Real Estate Calculations
There are many approaches to determining the value of a piece of commercial property or commercial investment. Often it is best to use a more than one approach to reach the true value of a property. Below are few of the most common methods for determining the value of commercial real.
Values real estate based on "what would it cost to replace the building in its current form with the value of the land added to it?" The cost approach sounds like a straightforward and easy-to-calculate method for determining value, but it is difficult to implement. Getting an apprised value for the cost of the existing structure can be difficult in some markets. Furthermore, the market value of the existing prosperity may be very different from its construction cost.
Sale Comparison Approach
This approach looks at the price at which other real estate property with similar characteristics (location, size, age, etc.) has recently been sold or valued. Most residential real estate is appraised or valued using this method. At times, this can also be a difficult method to implement: a comparable property may be hard to identify (especially if the property in question has unique features) or there may not be any sales of comparable properties in the recent past.
The Income Approach
This approach uses a perpetuity discount type of model. The net income derived from the property is discounted at a market required rate of return. The appraisal value = net operating income (NOI)/market cap rate. The Market cap rate is found by benchmark NOI/benchmark transaction price. The problem with this approach is that long-term tenants may not be paying current market rates, depressing the value of the investment. An inflationary environment may also take a bite out of the value of the property.

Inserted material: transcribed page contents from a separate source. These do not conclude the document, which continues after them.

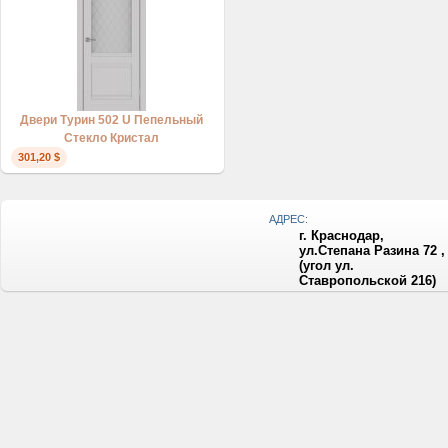
Двери Турин 502 U Пепельный
Стекло Кристал
301,20 $
АДРЕС:
г. Краснодар,
ул.Степана Разина 72 ,
(угол ул.
Ставропольской 216)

Discounted After-Tax Cash Flow Approach
Calculating the value of the discounted cash flows from a real estate investment can act as a validation or check on other valuation methods. This approach takes into account the investor's individual tax bracket, depreciation and any interest payments.

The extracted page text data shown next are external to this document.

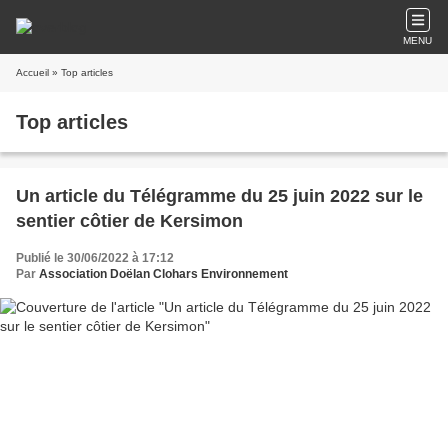
MENU
Accueil
» Top articles
Top articles
Un article du Télégramme du 25 juin 2022 sur le
sentier côtier de Kersimon
Publié le 30/06/2022 à 17:12
Par
Association Doëlan Clohars Environnement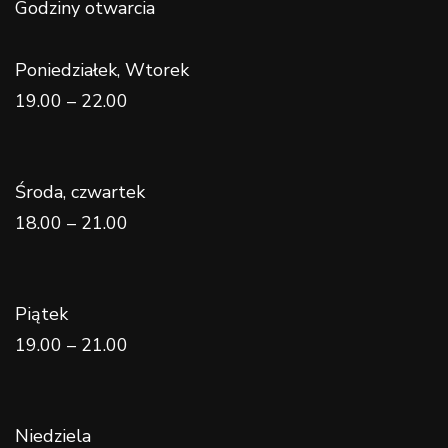
Godziny otwarcia
Poniedziałek, Wtorek
19.00 – 22.00
Środa, czwartek
18.00 – 21.00
Piątek
19.00 – 21.00
Niedziela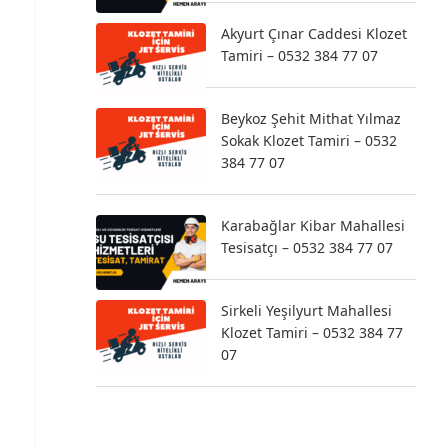
Akyurt Çınar Caddesi Klozet
Tamiri – 0532 384 77 07
Beykoz Şehit Mithat Yılmaz
Sokak Klozet Tamiri – 0532
384 77 07
Karabağlar Kibar Mahallesi
Tesisatçı – 0532 384 77 07
Sirkeli Yeşilyurt Mahallesi
Klozet Tamiri – 0532 384 77
07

Calculate Net Operating Income from a Real Estate Investment
It is often helpful to know the Net Operating Income (NOI) for a property or know who to figure the NOI of a property. The following is a brief outline of the proces
Potential Gross Income
Scheduled Rent $120,000
Other Income $15,000
Total Potential Gross Income $135,000
Vacancy and Collection Loss (10%) ($12,000)
Effective Gross Income $123,000
Total Expenses $10,000
Comparable Property: NOI $115,000, which sold for $1,210,000
NOI/(Transaction Price): $115,000/$1,210,000 = 0.095 (9.5% cap rate)
NOI for Subject Property = $123,000 - $10,000 = $113,000
NOI/Cap Rate=$113,000/0.095 =$1,189,000*= Which is the amount this property is being valued at.